Vision du Monde place la protection des enfants au cœur de son action. Alors que le crime et la violence constituent une menace pour le développement du Salvador et nuisent grandement à sa population, l’ONG humanitaire affirme sa volonté d’agir durablement dans les contextes les plus fragiles pour offrir un avenir meilleur à chaque enfant et son entourage. Vision du Monde ouvre alors dès février 2020 un nouveau programme dans le département de La Union au Salvador, pays dans lequel le taux de pauvreté s’élève à 35% et l’analphabétisme à 11%. Le Salvador fait face à deux grands défis : le taux de criminalité qui malheureusement atteint des records et la vulnérabilité face aux catastrophes naturelles et aux changements climatiques provoquant alors d’importantes migrations. 

Quels sont les enjeux de développement au Salvador ?


Une Histoire marquée par la domination

Ancienne colonie espagnole, le Salvador gagne son indépendance le 15 septembre 1821 mais deviendra une République caféière jusqu’en 1932. Les Européens prennent les terres et forment une élite qui possède toutes les richesses. Ce sont alors les communistes qui lancent un mouvement de soulèvement en 1932 mené principalement par les indiens qui connaîtront alors de nombreux massacres. Les survivants se voient contraints d’abandonner leurs cultures. De nos jours il n’y a plus réellement d’ethnies ni d’indiens au Salvador. Frappé par un fort autoritarisme militaire, le Salvador connaît une guerre civile de 1980 à 1992 entre les communistes et l’extrême droite faisant ainsi 100 000 morts. Depuis, bien que le Salvador soit une république avec un régime présidentiel, il est l’un des pays les plus violents au monde et gangrené par de nombreux gangs dans lesquels les jeunes sont embrigadés très tôt.

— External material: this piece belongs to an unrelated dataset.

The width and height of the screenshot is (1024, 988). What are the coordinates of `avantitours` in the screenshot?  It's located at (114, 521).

Un pays en proie aux catastrophes naturelles

Le Salvador est le plus petit pays d’Amérique centrale et possède la plus grande densité de population au km2 de la zone. Il partage ses frontières avec le Guatemala au Nord et le Honduras à l’Est et se présente comme le seul pays d’Amérique centrale à ne pas disposer de façade maritime sur la mer des Caraïbes. Deux chaînes de montagnes traversent le pays d’Est en Ouest avec au milieu, un plateau de 600 m d’altitude. Le Salvador se situe sur la ceinture de feu du pacifique, ce qui le rend vulnérable aux séismes et aux éruptions volcaniques : on compte 21 volcans actifs sur le territoire. Le pays dispose d’un climat tropical avec une saison humide de mai à octobre. Les températures sont les mêmes tout au long de l’année, avec une moyenne de 24°C.

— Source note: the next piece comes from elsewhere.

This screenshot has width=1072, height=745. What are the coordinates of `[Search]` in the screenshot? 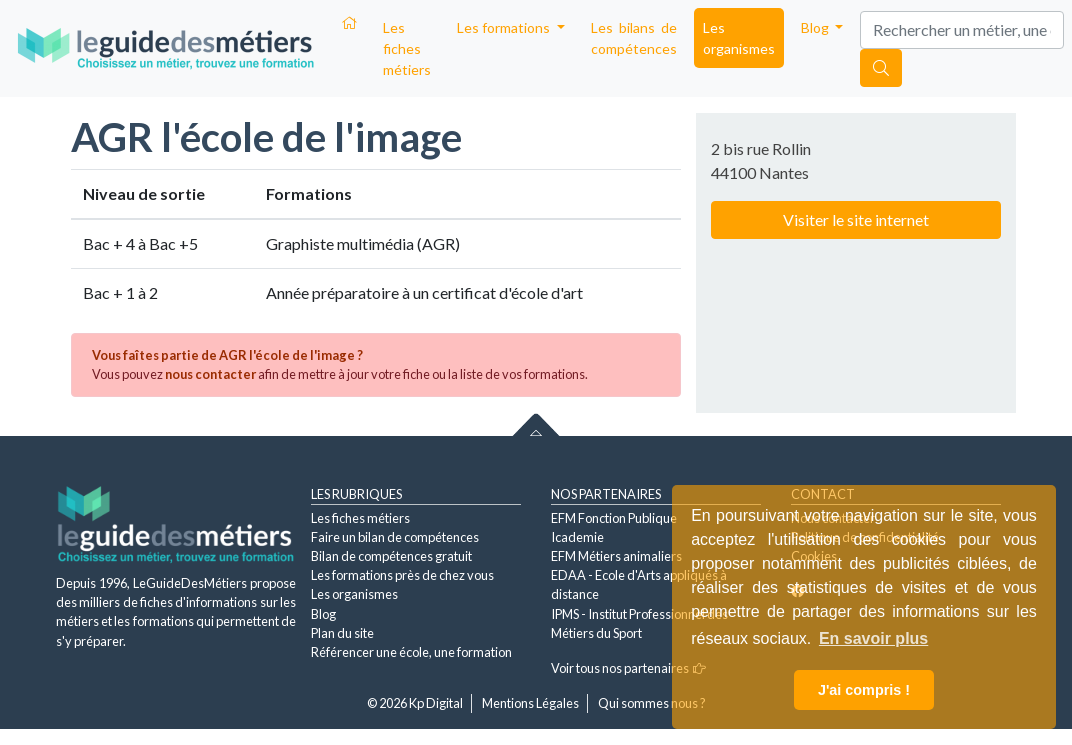 It's located at (962, 30).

Des difficultés économiques

Le Salvador dont la capitale est le San Salvador compte aujourd’hui 6,3 millions d’habitants dont plus de 65% vivent en ville. La croissance économique du pays est alimentée par les secteurs de l'agriculture, l'élevage, la foresterie, la pêche, l'industrie manufacturière et des entreprises minières, ainsi que le commerce, les restaurants, et les hôtels ; qui représentent les deux tiers de la croissance observée. Cependant, ces dernières années, le Salvador a eu l'économie la plus lente d'Amérique centrale.
L’investissement privé souffre de la criminalité et de la faiblesse du pouvoir d’achat des ménages. À cela s’ajoutent des fragilités structurelles comme la petite taille du marché, l’inégalité de revenus, la pauvreté en ressources naturelles ainsi que la corruption. La rentabilité des petites entreprises salvadoriennes est affectée par des extorsions opérées par les gangs, ce qui diminue leur profit et leur capacité d’investissement. De plus, le taux de chômage, qui est très faible (4,5% en 2016), cache en réalité un important sous-emploi puisqu’environ 61% de la population travaille dans le secteur informel.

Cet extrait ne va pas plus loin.